Boating community protests wedding chapels in Ala Wai Boat Harbor - Hawaii News Now - KGMB and KHNL

Boating community protests wedding chapels in Ala Wai Boat Harbor

Sheri Seybold Sheri Seybold
Gene Seybold Gene Seybold

By Mari-Ela David - bio | email

ALA WAI (HawaiiNewsNow) - Wedding bells could soon be ringing at the Ala Wai Boat Harbor, and some harbor residents don't like the sound of it.

On Tuesday evening, they protested plans for wedding chapels in mariner territory.

Plans call for two wedding chapels, one at the boat yard repair site where the old Ala Wai building stands, and the other one over at the fuel dock.

"I can't see how it would possibly be feasible to be sanding the bottom of boats with chemicals that is in a paint that's highly toxic, while you're having restaurants and a wedding chapel going on," said Sheri Seybold, a harbor resident.
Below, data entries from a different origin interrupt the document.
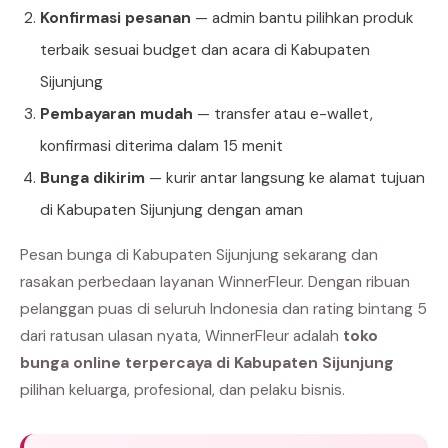
Konfirmasi pesanan
— admin bantu pilihkan produk
terbaik sesuai budget dan acara di Kabupaten
Sijunjung
Pembayaran mudah
— transfer atau e-wallet,
konfirmasi diterima dalam 15 menit
Bunga dikirim
— kurir antar langsung ke alamat tujuan
di Kabupaten Sijunjung dengan aman
Pesan bunga di Kabupaten Sijunjung sekarang dan
rasakan perbedaan layanan WinnerFleur. Dengan ribuan
pelanggan puas di seluruh Indonesia dan rating bintang 5
dari ratusan ulasan nyata, WinnerFleur adalah
toko
bunga online terpercaya di Kabupaten Sijunjung
pilihan keluarga, profesional, dan pelaku bisnis.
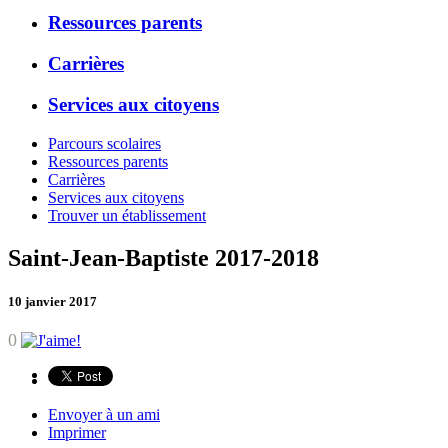
Ressources parents
Carrières
Services aux citoyens
Parcours scolaires
Ressources parents
Carrières
Services aux citoyens
Trouver un établissement
Saint-Jean-Baptiste 2017-2018
10 janvier 2017
0
Envoyer à un ami
Imprimer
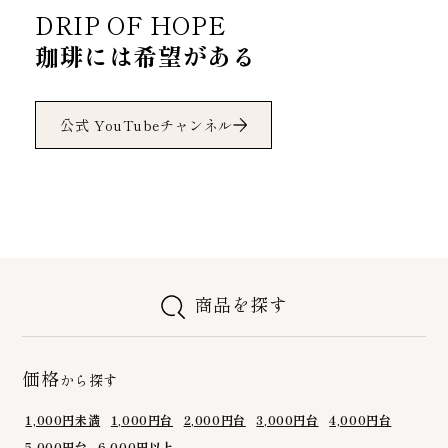
DRIP OF HOPE
珈琲には希望がある
公式 YouTubeチャンネル
商品を探す
価格
から探す
1,000円未満
1,000円台
2,000円台
3,000円台
4,000円台
5,000円台
6,000円以上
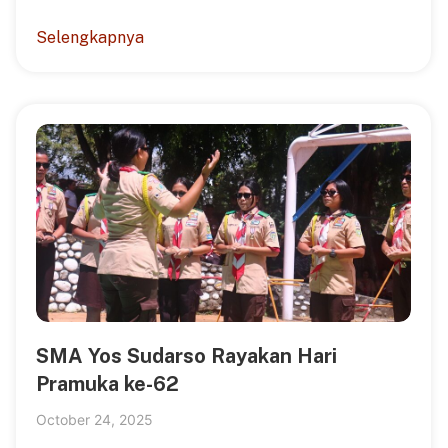
Selengkapnya
SMA Yos Sudarso Rayakan Hari
Pramuka ke-62
October 24, 2025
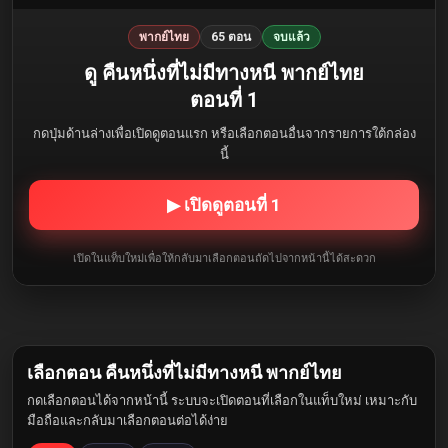
พากย์ไทย
65 ตอน
จบแล้ว
ดู คืนหนึ่งที่ไม่มีทางหนี พากย์ไทย
ตอนที่ 1
กดปุ่มด้านล่างเพื่อเปิดดูตอนแรก หรือเลือกตอนอื่นจากรายการใต้กล่อง
นี้
▶ เปิดดูตอนที่ 1
เปิดในแท็บใหม่เพื่อให้กลับมาเลือกตอนถัดไปจากหน้านี้ได้สะดวก
เลือกตอน คืนหนึ่งที่ไม่มีทางหนี พากย์ไทย
กดเลือกตอนได้จากหน้านี้ ระบบจะเปิดตอนที่เลือกในแท็บใหม่ เหมาะกับ
มือถือและกลับมาเลือกตอนต่อได้ง่าย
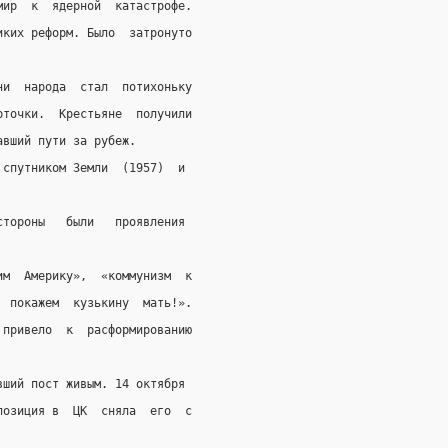
мир  к  ядерной  катастрофе.
иких реформ. Было  затронуто
ни  народа  стал  потихоньку
рточки.  Крестьяне  получили
авший пути за рубеж.
 спутником Земли  (1957)  и
стороны   были   проявления
им  Америку»,  «коммунизм  к
  покажем  кузькину  мать!».
 привело  к  расформированию
вший пост живым. 14 октября
позиция в  ЦК  сняла  его  с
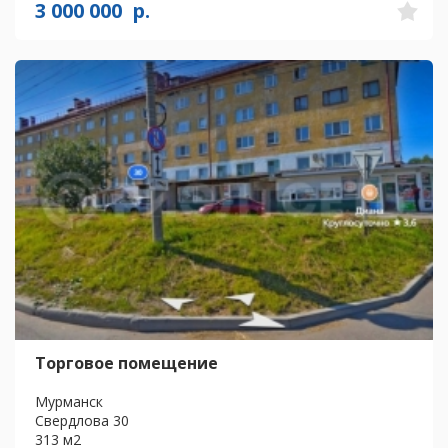
3 000 000
р.
Торговое помещение
Мурманск
Свердлова 30
313 м2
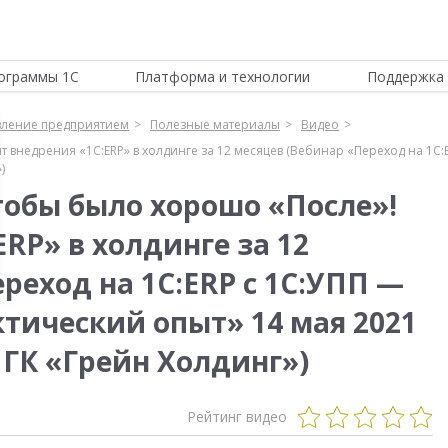
ограммы 1С
Платформа и технологии
Поддержка 
вление предприятием
Полезные материалы
Видео
 внедрения «1С:ERP» в холдинге за 12 месяцев (Вебинар «Переход на 1С:
)
тобы было хорошо «После»!
RP» в холдинге за 12
реход на 1С:ERP с 1С:УПП —
тический опыт» 14 мая 2021
, ГК «Грейн Холдинг»)
Рейтинг видео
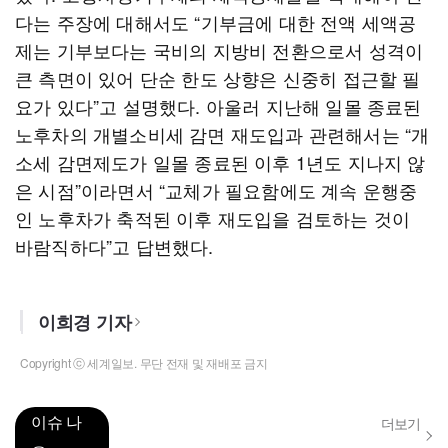
다는 주장에 대해서도 “기부금에 대한 전액 세액공
제는 기부보다는 국비의 지방비 전환으로서 성격이
큰 측면이 있어 단순 한도 상향은 신중히 접근할 필
요가 있다”고 설명했다. 아울러 지난해 일몰 종료된
노후차의 개별소비세 감면 재도입과 관련해서는 “개
소세 감면제도가 일몰 종료된 이후 1년도 지나지 않
은 시점”이라면서 “교체가 필요함에도 계속 운행중
인 노후차가 축적된 이후 재도입을 검토하는 것이
바람직하다”고 답변했다.
이희경 기자
Copyright ⓒ 세계일보. 무단 전재 및 재배포 금지
이슈 나
더보기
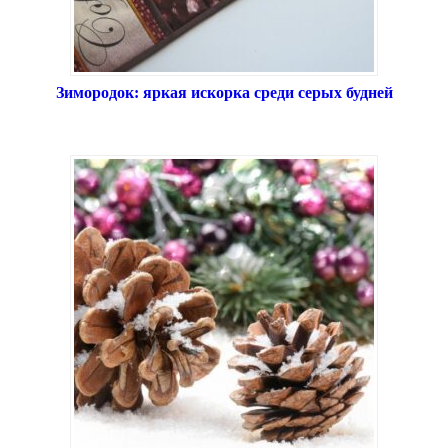
Зимородок: яркая искорка среди серых будней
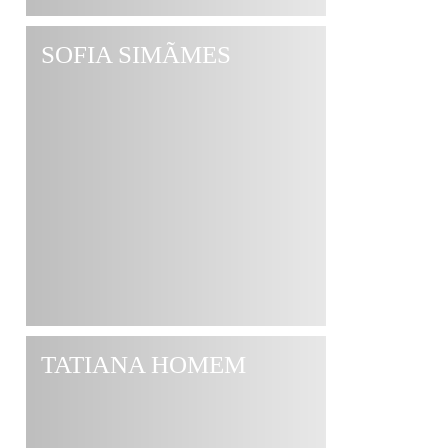
SOFIA SIMÃΜES
TATIANA HOMEM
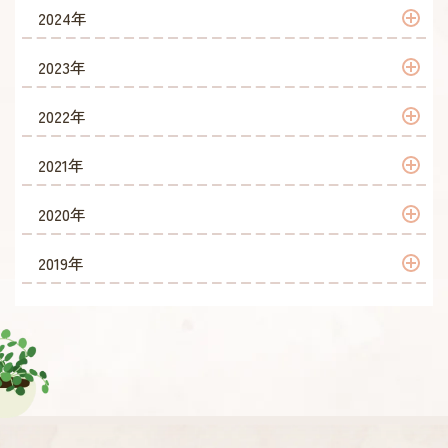
2026年 6月
2025年 12月
2024年
2026年 5月
2025年 11月
2024年 12月
2023年
2026年 4月
2025年 10月
2024年 10月
2023年 12月
2022年
2026年 2月
2025年 9月
2024年 7月
2023年 11月
2022年 12月
2021年
2026年 1月
2025年 8月
2024年 6月
2023年 10月
2022年 11月
2021年 12月
2020年
2025年 7月
2024年 5月
2023年 9月
2022年 10月
2021年 11月
2020年 12月
2019年
2025年 6月
2024年 3月
2023年 8月
2022年 8月
2021年 10月
2020年 11月
2019年 11月
2025年 5月
2024年 2月
2023年 7月
2022年 7月
2021年 9月
2020年 10月
2019年 10月
2025年 4月
2024年 1月
2023年 6月
2022年 6月
2021年 8月
2020年 9月
2019年 9月
2025年 3月
2023年 5月
2022年 5月
2021年 7月
2020年 8月
2019年 8月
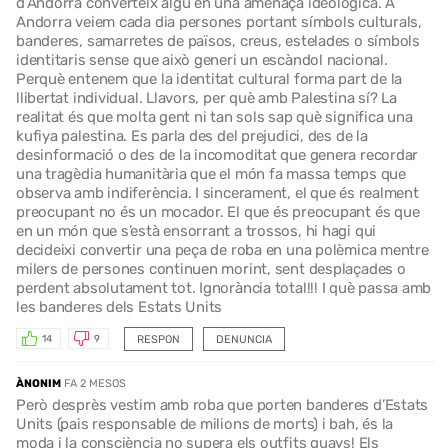
d’Andorra converteix algú en una amenaça ideològica. A
Andorra veiem cada dia persones portant símbols culturals,
banderes, samarretes de països, creus, estelades o símbols
identitaris sense que això generi un escàndol nacional.
Perquè entenem que la identitat cultural forma part de la
llibertat individual. Llavors, per què amb Palestina sí? La
realitat és que molta gent ni tan sols sap què significa una
kufiya palestina. Es parla des del prejudici, des de la
desinformació o des de la incomoditat que genera recordar
una tragèdia humanitària que el món fa massa temps que
observa amb indiferència. I sincerament, el que és realment
preocupant no és un mocador. El que és preocupant és que
en un món que s’està ensorrant a trossos, hi hagi qui
decideixi convertir una peça de roba en una polèmica mentre
milers de persones continuen morint, sent desplaçades o
perdent absolutament tot. Ignorància total!!! I què passa amb
les banderes dels Estats Units
RESPON
DENUNCIA
14
9
ÀNONIM
FA 2 MESOS
Però desprès vestim amb roba que porten banderes d’Estats
Units (pais responsable de milions de morts) i bah, és la
moda i la consciència no supera els outfits guays! Els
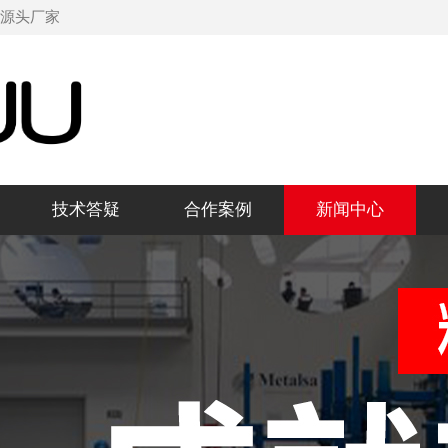
机源头厂家
技术答疑
合作案例
新闻中心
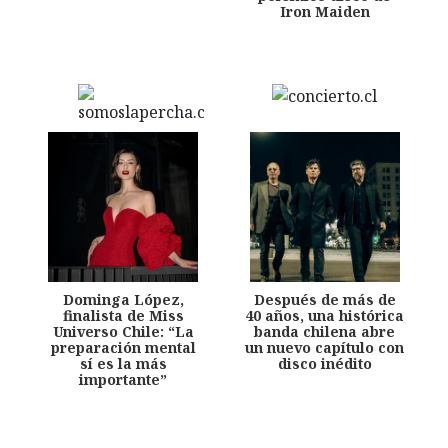
Iron Maiden
Dominga López,
Después de más de
finalista de Miss
40 años, una histórica
Universo Chile: “La
banda chilena abre
preparación mental
un nuevo capítulo con
sí es la más
disco inédito
importante”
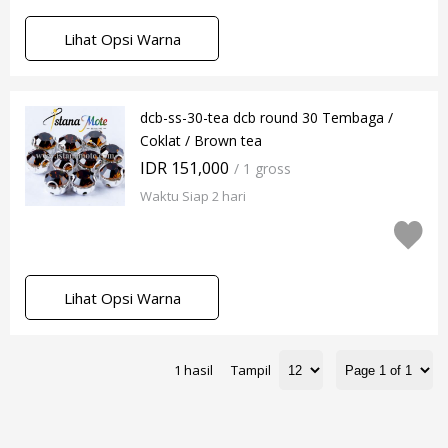
Lihat Opsi Warna
dcb-ss-30-tea dcb round 30 Tembaga /
Coklat / Brown tea
IDR 151,000
/ 1 gross
Waktu Siap 2 hari
Lihat Opsi Warna
1 hasil
Tampil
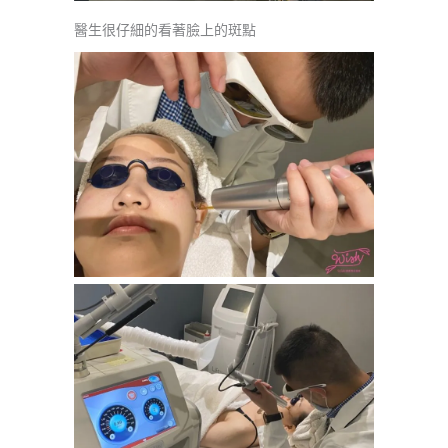
醫生很仔細的看著臉上的斑點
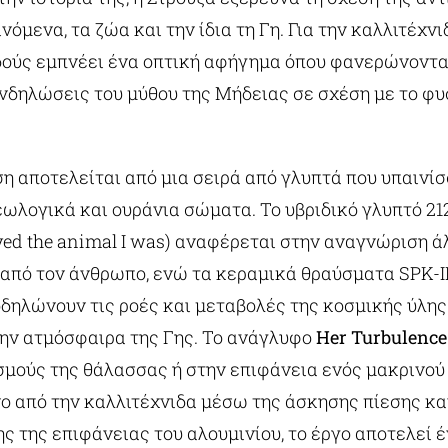
νόμενα, τα ζώα και την ίδια τη Γη. Για την καλλιτέχνι
δούς εμπνέει ένα οπτική αφήγημα όπου φανερώνονται
νδηλώσεις του μύθου της Μήδειας σε σχέση με το φυ
η αποτελείται από μια σειρά από γλυπτά που υπαινίσ
ωλογικά και ουράνια σώματα. Το υβριδικό γλυπτό 212
ayed the animal I was) αναφέρεται στην αναγνώριση 
από τον άνθρωπο, ενώ τα κεραμικά θραύσματα SPK-I
οδηλώνουν τις ροές και μεταβολές της κοσμικής ύλη
την ατμόσφαιρα της Γης. Το ανάγλυφο
Her Turbulence
σμούς της θάλασσας ή στην επιφάνεια ενός μακρινού
 από την καλλιτέχνιδα μέσω της άσκησης πίεσης κα
 της επιφάνειας του αλουμινίου, το έργο αποτελεί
The project is called Waikiki Landing. Developer Honeybee USA plans to build a two-story building at the fuel dock and a three or four-story building at the boat yard, located right across from the Hawaii Prince Hotel.

Both buildings will have shops and restaurants surrounding the chapels.

"That's going to create a lot of extra parking demands and an incredible amount of people that are just going to be in these areas where there was once a boat yard and a fuel dock," said Gene Seybold, a harbor resident, who says there's already limited parking and competition between surfers, boaters, and other harbor users for parking spots.

That's just among the concerns harbor residents expressed at the Waikiki Neighborhood Board meeting. The fear is that harbor facilities like a laundromat will be taken away from them.

But Honeybee's lawyer, Keith Kiuchi told boaters to tell them what kind of shops and services they want, and Honeybee will try to accommodate the boating community.

Waikiki Landing is part of the Department of Land and Natural Resources plan to bring in revenue, and help make up for its budget shortfall.

"They're complaining about the fact that oh we don't have any money we need revenue and yet they leave slips empty where, they're wasting revenue," said Seybold.

Kiuchi says the state will rake in about $660,000 per year on Honeybee's project.